Revisits the sex wars of the 1970s and ’80s and examines their influence on how we think about sexual harm in the #MeToo era
#MeToo’s stunning explosion on social media in October 2017 radically changed—and amplified—conversations about sexual violence as it revealed how widespread the issue is and toppled prominent celebrities and politicians. But, as the movement spread, a conflict emerged among feminist supporters and detractors about how punishment should be doled out and how justice should be served.
The New Sex Wars reveals that these clashes are nothing new. Delving into the contentious debates from the ’70s and ‘80s, Brenda Cossman traces the striking echoes in the feminist divisions of this earlier period. In exploring the history of past conflicts—the resistance to finding common ground, the media’s pleasure in portraying the debates as polarized cat fights, the simplification of viewpoints as pro- and anti-sex—she shows how they have come to shape the #MeToo era.
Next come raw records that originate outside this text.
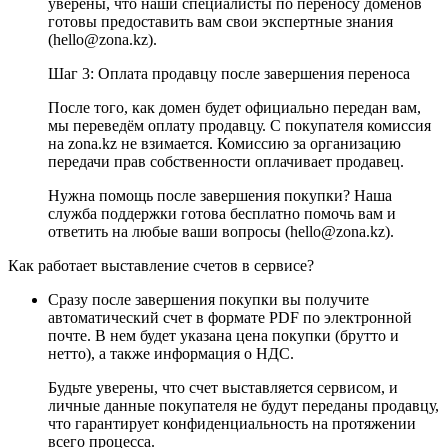
уверены, что наши специалисты по переносу доменов
готовы предоставить вам свои экспертные знания
(hello@zona.kz).
Шаг 3: Оплата продавцу после завершения переноса
После того, как домен будет официально передан вам,
мы переведём оплату продавцу. С покупателя комиссия
на zona.kz не взимается. Комиссию за организацию
передачи прав собственности оплачивает продавец.
Нужна помощь после завершения покупки? Наша
служба поддержки готова бесплатно помочь вам и
ответить на любые ваши вопросы (hello@zona.kz).
Как работает выставление счетов в сервисе?
Сразу после завершения покупки вы получите
автоматический счет в формате PDF по электронной
почте. В нем будет указана цена покупки (брутто и
нетто), а также информация о НДС.
Будьте уверены, что счет выставляется сервисом, и
личные данные покупателя не будут переданы продавцу,
что гарантирует конфиденциальность на протяжении
всего процесса.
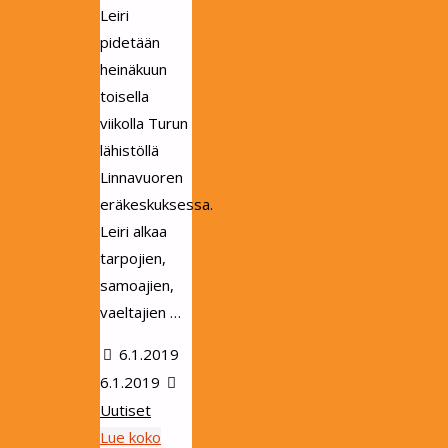
Leiri
pidetään
heinäkuun
toisella
viikolla Turun
lähistöllä
Linnavuoren
eräkeskuksessa.
Leiri alkaa
tarpojien,
samoajien,
vaeltajien …
6.1.2019
6.1.2019
Uutiset
Lue koko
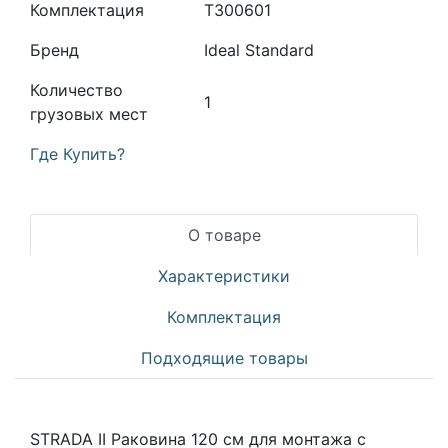
Комплектация
T300601
Бренд
Ideal Standard
Количество
1
грузовых мест
Где Купить?
О товаре
Характеристики
Комплектация
Подходящие товары
STRADA II Раковина 120 см для монтажа с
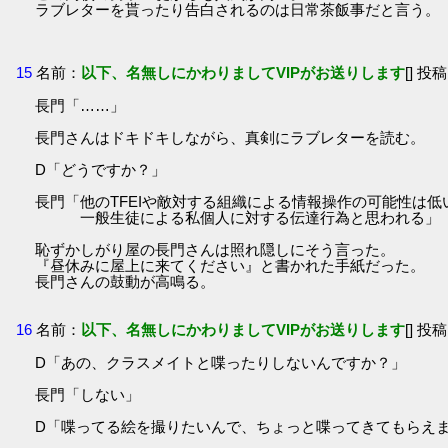
ラブレターを貰ったり告白されるのは日常茶飯事だと言う。
15
名前：
以下、名無しにかわりましてVIPがお送りします
[] 投稿
長門「……」
長門さんはドキドキしながら、真剣にラブレターを読む。
D「どうですか？」
長門「他のTFEIや敵対する組織による情報操作の可能性は低
一般生徒による私個人に対する伝達行為と思われる」
恥ずかしがり屋の長門さんは照れ隠しにそう言った。
『昼休みに屋上に来てください』と書かれた手紙だった。
長門さんの鼓動が高鳴る。
16
名前：
以下、名無しにかわりましてVIPがお送りします
[] 投稿
D「あの、クラスメイトと喋ったりしないんですか？」
長門「しない」
D「喋ってる絵を撮りたいんで、ちょっと喋ってきてもらえ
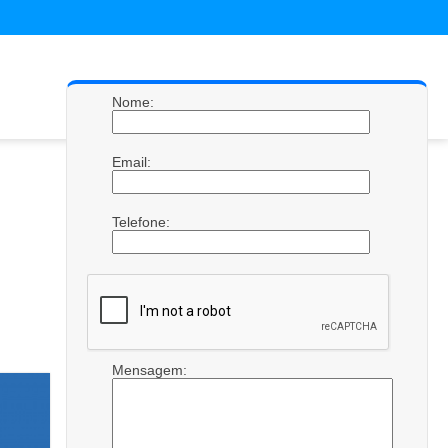
Nome:
Email:
Telefone:
Mensagem:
From the ’70s to today, Cossman examines tensions between the need for recognition and protection under the law, and the colossal and ongoing failure of that law to redress historic injustice. By circumventing law altogether, #MeToo has led us to question whether justice can be served outside of the courtroom. Cossman argues for a different way forward—one based on reparative models that focus on shared desired outcomes and the willingness to understand the other side.
Thoughtful and compelling, The New Sex Wars explores what can been learned from these stories, what traps we repeatedly fall into, how we have been denied our anger, and where to begin to make law work.